From the line containing "Segment regions of" to the final line of the material below, return every line exactly. Do not include pictures.

====== DATA FOR REVIEW

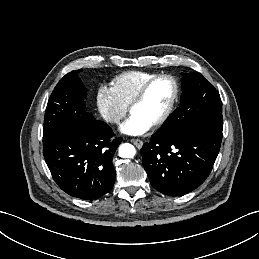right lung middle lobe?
<instances>
[{
    "label": "right lung middle lobe",
    "instance_id": "right-lung-middle-lobe-1",
    "mask_svg": "<svg viewBox=\"0 0 259 259\" xmlns=\"http://www.w3.org/2000/svg\"><path fill=\"white\" fill-rule=\"evenodd\" d=\"M80 71L66 74L52 91L45 111L43 138L61 123L83 126L95 120L86 110V90L77 75Z\"/></svg>",
    "mask_w": 259,
    "mask_h": 259
}]
</instances>
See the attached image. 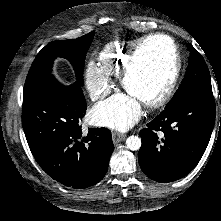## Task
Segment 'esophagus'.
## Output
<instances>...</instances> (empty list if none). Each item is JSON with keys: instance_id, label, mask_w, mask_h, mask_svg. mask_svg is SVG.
Here are the masks:
<instances>
[{"instance_id": "esophagus-1", "label": "esophagus", "mask_w": 221, "mask_h": 221, "mask_svg": "<svg viewBox=\"0 0 221 221\" xmlns=\"http://www.w3.org/2000/svg\"><path fill=\"white\" fill-rule=\"evenodd\" d=\"M112 138H113V143L118 144L119 142H121L125 139V135H123L122 133H118L116 131H113Z\"/></svg>"}]
</instances>
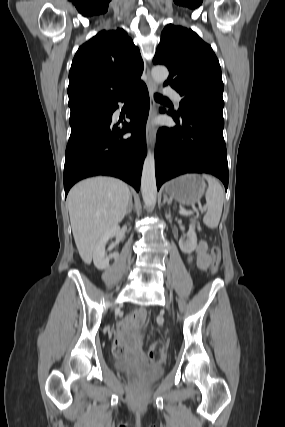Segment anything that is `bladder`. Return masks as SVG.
<instances>
[{
	"mask_svg": "<svg viewBox=\"0 0 285 427\" xmlns=\"http://www.w3.org/2000/svg\"><path fill=\"white\" fill-rule=\"evenodd\" d=\"M136 368H142V375L146 381H154L158 377L163 374L162 368L159 366H153L148 364H140V363H129V364H119L117 365V370L126 375L131 376L136 373Z\"/></svg>",
	"mask_w": 285,
	"mask_h": 427,
	"instance_id": "bladder-1",
	"label": "bladder"
}]
</instances>
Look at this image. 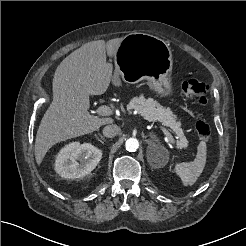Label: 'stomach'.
Listing matches in <instances>:
<instances>
[{
    "label": "stomach",
    "mask_w": 246,
    "mask_h": 246,
    "mask_svg": "<svg viewBox=\"0 0 246 246\" xmlns=\"http://www.w3.org/2000/svg\"><path fill=\"white\" fill-rule=\"evenodd\" d=\"M114 62L115 86H120L121 80L134 84L145 79L159 96L172 93V52L164 40L146 33H130L121 40Z\"/></svg>",
    "instance_id": "0dacf381"
}]
</instances>
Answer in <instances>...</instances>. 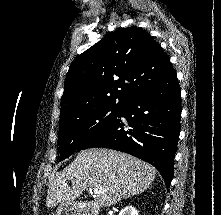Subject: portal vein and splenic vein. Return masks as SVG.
<instances>
[{
  "mask_svg": "<svg viewBox=\"0 0 221 215\" xmlns=\"http://www.w3.org/2000/svg\"><path fill=\"white\" fill-rule=\"evenodd\" d=\"M89 190H90L91 192H93L94 194H100V193H102V191H101L100 189H92V188L90 187Z\"/></svg>",
  "mask_w": 221,
  "mask_h": 215,
  "instance_id": "portal-vein-and-splenic-vein-1",
  "label": "portal vein and splenic vein"
}]
</instances>
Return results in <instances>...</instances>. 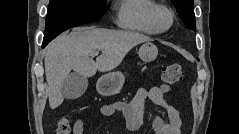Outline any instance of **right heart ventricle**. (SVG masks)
Wrapping results in <instances>:
<instances>
[{
  "label": "right heart ventricle",
  "mask_w": 239,
  "mask_h": 134,
  "mask_svg": "<svg viewBox=\"0 0 239 134\" xmlns=\"http://www.w3.org/2000/svg\"><path fill=\"white\" fill-rule=\"evenodd\" d=\"M157 3L152 0H121L117 4L119 27L144 34L154 35L158 32L150 22L149 15Z\"/></svg>",
  "instance_id": "1"
}]
</instances>
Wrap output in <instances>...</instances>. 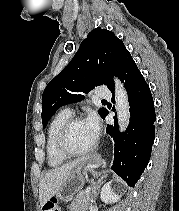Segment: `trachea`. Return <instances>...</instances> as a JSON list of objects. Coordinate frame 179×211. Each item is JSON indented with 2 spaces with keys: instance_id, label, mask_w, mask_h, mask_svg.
Here are the masks:
<instances>
[{
  "instance_id": "trachea-1",
  "label": "trachea",
  "mask_w": 179,
  "mask_h": 211,
  "mask_svg": "<svg viewBox=\"0 0 179 211\" xmlns=\"http://www.w3.org/2000/svg\"><path fill=\"white\" fill-rule=\"evenodd\" d=\"M102 102H107L106 100H102Z\"/></svg>"
}]
</instances>
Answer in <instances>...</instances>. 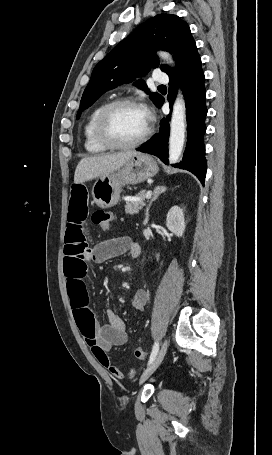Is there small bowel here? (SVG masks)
Returning <instances> with one entry per match:
<instances>
[{
	"instance_id": "c3829d8e",
	"label": "small bowel",
	"mask_w": 272,
	"mask_h": 455,
	"mask_svg": "<svg viewBox=\"0 0 272 455\" xmlns=\"http://www.w3.org/2000/svg\"><path fill=\"white\" fill-rule=\"evenodd\" d=\"M88 216V191L84 183L72 186L68 222L64 244V272L72 312L77 326L98 362L115 378L122 379L125 372L115 366L109 357L112 347L127 341L126 324L112 309L106 310L107 323L101 325L89 304L86 278L89 265L127 253L135 259L140 256V245L127 236L114 237L90 247L84 234ZM148 294L138 289L132 296L131 304L142 311L147 303ZM131 375L135 374L132 370Z\"/></svg>"
}]
</instances>
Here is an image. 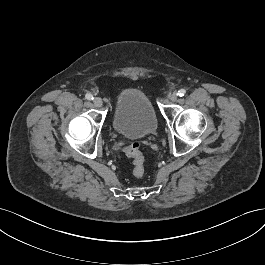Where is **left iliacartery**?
<instances>
[{
    "label": "left iliac artery",
    "mask_w": 265,
    "mask_h": 265,
    "mask_svg": "<svg viewBox=\"0 0 265 265\" xmlns=\"http://www.w3.org/2000/svg\"><path fill=\"white\" fill-rule=\"evenodd\" d=\"M185 93H186L185 89H180L177 94H178V96L182 97L185 95Z\"/></svg>",
    "instance_id": "1"
}]
</instances>
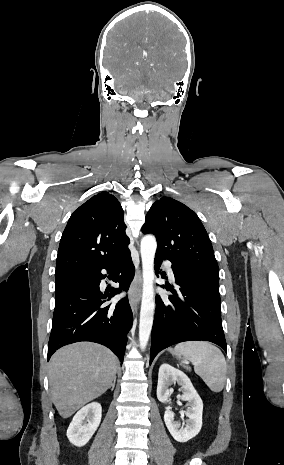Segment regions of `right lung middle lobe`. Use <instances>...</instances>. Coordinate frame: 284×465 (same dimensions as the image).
<instances>
[{
	"mask_svg": "<svg viewBox=\"0 0 284 465\" xmlns=\"http://www.w3.org/2000/svg\"><path fill=\"white\" fill-rule=\"evenodd\" d=\"M62 282H64V281H56V285H59V284H61Z\"/></svg>",
	"mask_w": 284,
	"mask_h": 465,
	"instance_id": "dd1d6c3e",
	"label": "right lung middle lobe"
}]
</instances>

============

• [SOLUTION BELOW]:
Segment regions of `right lung middle lobe`. Use <instances>...</instances>. Coordinate frame: 284×465 (same dimensions as the image).
<instances>
[{
	"mask_svg": "<svg viewBox=\"0 0 284 465\" xmlns=\"http://www.w3.org/2000/svg\"><path fill=\"white\" fill-rule=\"evenodd\" d=\"M62 282H64V281H56V285H59V284H61Z\"/></svg>",
	"mask_w": 284,
	"mask_h": 465,
	"instance_id": "dd1d6c3e",
	"label": "right lung middle lobe"
}]
</instances>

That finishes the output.